For this reason, it is recommended to rather not keep bottom-dwelling species like Cichlids or Plecos, as they potentially will come into the Red Tail Shark’s territory more frequently.
Some of the Better tank mates for them include:
- Zebra Danios
- Congo Tetras
- Honey Gourami
I have a larger list of the tank mates that work best for red tail sharks here:
Red Tail Shark Tank Requirements
Although the Red Tail Shark (Epalzeorhynchos bicolor) is not the most aggressive fish in the pond, there are still some definite restrictions when keeping them in a community tank setting.
These attractive fish originate from Thailand, in swampy and freshwater lake areas. They are part of the Carp family (Cyprinidae) and were dubbed “shark” due to their dorsal fin, which resembles a shark’s.
These fish are moderately easy to keep fish and can reach a size of between four and six inches.
Although they are quite small, the minimum tank size recommended is 55 gallons. These are quite active fish, and so a larger tank allows for swimming space.
Some tank requirements include:
- Temperature: 72-790F
- pH: 6.8-7.5
- Hardness: 5-15 dH
- Tank setup: It is recommended to have fast water flow in the tank to mimic similar conditions to their natural environments.
Other tank requirements include using gravel or larger rocks as a substrate (your Red Tails may eat smaller stones!).
The inclusion of live plants in the tank is also recommended.

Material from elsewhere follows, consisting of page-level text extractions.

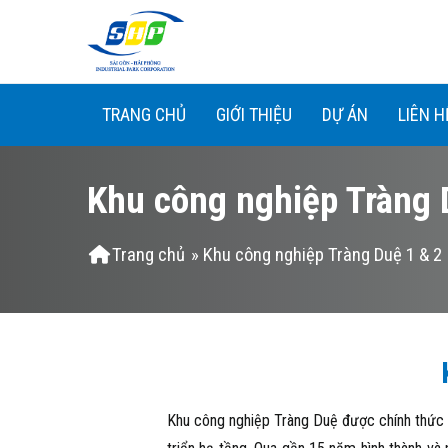
Nhảy đến nội dung
TRANG CHỦ
GIỚI THIỆU
DỰ ÁN
LIÊN H
Khu công nghiệp Tràng 
Bạn đang ở đây
Trang chủ
» Khu công nghiệp Tràng Duệ 1 & 2
Khu công nghiệp Tràng Duệ được chính thức 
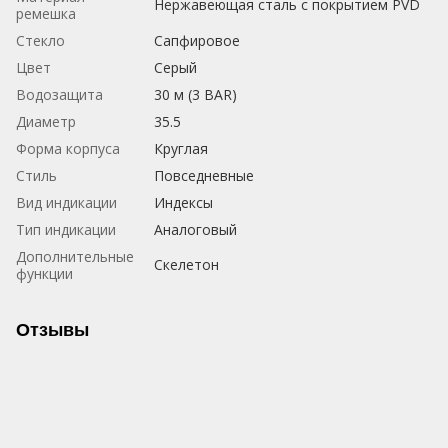
Нержавеющая сталь с покрытием PVD
ремешка
Стекло
Сапфировое
Цвет
Серый
Водозащита
30 м (3 BAR)
Диаметр
35.5
Форма корпуса
Круглая
Стиль
Повседневные
Вид индикации
Индексы
Тип индикации
Аналоговый
Дополнительные
Скелетон
функции
Отзывы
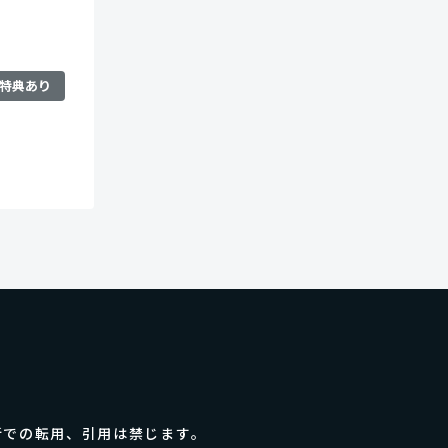
特典あり
断での転用、引用は禁じます。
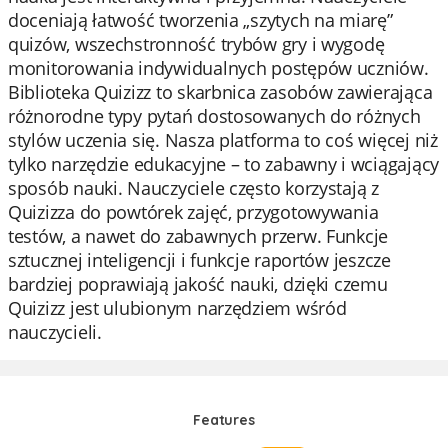
doceniają łatwość tworzenia „szytych na miarę”
quizów, wszechstronność trybów gry i wygodę
monitorowania indywidualnych postępów uczniów.
Biblioteka Quizizz to skarbnica zasobów zawierająca
różnorodne typy pytań dostosowanych do różnych
stylów uczenia się. Nasza platforma to coś więcej niż
tylko narzędzie edukacyjne – to zabawny i wciągający
sposób nauki. Nauczyciele często korzystają z
Quizizza do powtórek zajęć, przygotowywania
testów, a nawet do zabawnych przerw. Funkcje
sztucznej inteligencji i funkcje raportów jeszcze
bardziej poprawiają jakość nauki, dzięki czemu
Quizizz jest ulubionym narzędziem wśród
nauczycieli.
Features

However, even though Red Tails shouldn’t eat the foliage, some of the other species may.
Red Tail Sharks are known for their jumping behavior, so a lid must be on top of the tank.
Red tail sharks are a naturally aggressive fish that likes to maintain a territory at the bottom of an aquarium and chase any intruders out of the space its claimed for itself.
This issue can be exacerbated if you choose the wrong tank mates or have more than one of them in an aquarium, so it’s important to pick tank mates that stay towards the top of the aquarium or that can stand up for themselves.